_Exercise instructions_
Only lines holding the word "userRepository" are wanted from the records; copy all of them.

_Dataset entries_
::::
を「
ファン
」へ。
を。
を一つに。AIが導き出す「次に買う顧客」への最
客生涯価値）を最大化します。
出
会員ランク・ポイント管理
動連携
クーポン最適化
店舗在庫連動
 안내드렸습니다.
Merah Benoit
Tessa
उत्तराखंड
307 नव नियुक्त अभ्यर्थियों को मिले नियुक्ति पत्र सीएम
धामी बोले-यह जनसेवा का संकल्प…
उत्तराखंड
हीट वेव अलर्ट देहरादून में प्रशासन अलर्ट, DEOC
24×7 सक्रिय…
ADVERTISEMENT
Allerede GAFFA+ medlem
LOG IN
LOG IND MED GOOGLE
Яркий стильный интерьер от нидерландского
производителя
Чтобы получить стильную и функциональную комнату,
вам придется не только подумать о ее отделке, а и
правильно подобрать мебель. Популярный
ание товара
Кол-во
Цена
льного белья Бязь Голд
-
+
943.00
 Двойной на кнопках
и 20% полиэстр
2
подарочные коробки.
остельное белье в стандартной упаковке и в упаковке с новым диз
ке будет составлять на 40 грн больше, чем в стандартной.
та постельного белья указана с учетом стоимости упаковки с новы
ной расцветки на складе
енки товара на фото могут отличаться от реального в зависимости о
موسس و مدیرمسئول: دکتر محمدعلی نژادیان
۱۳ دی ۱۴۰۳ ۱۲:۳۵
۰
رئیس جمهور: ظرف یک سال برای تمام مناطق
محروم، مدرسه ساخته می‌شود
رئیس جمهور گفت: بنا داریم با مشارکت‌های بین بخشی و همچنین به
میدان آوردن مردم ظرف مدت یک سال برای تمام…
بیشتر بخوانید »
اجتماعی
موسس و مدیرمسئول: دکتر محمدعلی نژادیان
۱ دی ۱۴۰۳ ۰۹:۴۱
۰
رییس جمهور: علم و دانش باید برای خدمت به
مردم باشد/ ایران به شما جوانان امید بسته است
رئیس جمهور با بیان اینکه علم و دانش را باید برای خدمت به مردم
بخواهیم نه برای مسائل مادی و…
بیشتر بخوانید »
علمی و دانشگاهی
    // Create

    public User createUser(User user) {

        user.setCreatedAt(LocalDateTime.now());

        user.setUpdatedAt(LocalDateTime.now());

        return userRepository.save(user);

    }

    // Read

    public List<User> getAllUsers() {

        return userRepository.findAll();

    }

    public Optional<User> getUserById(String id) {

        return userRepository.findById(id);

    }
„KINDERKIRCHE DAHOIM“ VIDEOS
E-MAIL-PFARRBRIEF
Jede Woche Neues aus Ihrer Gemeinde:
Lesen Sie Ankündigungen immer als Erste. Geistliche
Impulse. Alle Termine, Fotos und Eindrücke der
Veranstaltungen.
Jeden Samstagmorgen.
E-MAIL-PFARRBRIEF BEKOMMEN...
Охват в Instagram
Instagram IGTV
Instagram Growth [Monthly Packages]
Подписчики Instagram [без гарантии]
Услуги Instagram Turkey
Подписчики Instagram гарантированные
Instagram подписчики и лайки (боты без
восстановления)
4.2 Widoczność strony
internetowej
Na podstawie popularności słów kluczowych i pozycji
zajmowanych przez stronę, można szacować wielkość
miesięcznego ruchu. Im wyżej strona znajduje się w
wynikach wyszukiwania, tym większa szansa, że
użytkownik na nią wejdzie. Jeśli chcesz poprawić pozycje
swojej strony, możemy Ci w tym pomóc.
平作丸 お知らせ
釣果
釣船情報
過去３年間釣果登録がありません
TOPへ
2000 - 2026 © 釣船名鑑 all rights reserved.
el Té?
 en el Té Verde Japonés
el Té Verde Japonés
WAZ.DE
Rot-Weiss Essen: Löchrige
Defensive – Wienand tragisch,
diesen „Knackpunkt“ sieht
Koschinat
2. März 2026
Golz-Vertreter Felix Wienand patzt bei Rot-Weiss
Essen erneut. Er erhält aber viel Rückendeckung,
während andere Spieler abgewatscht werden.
::::
_The completed task_
        return userRepository.save(user);
        return userRepository.findAll();
        return userRepository.findById(id);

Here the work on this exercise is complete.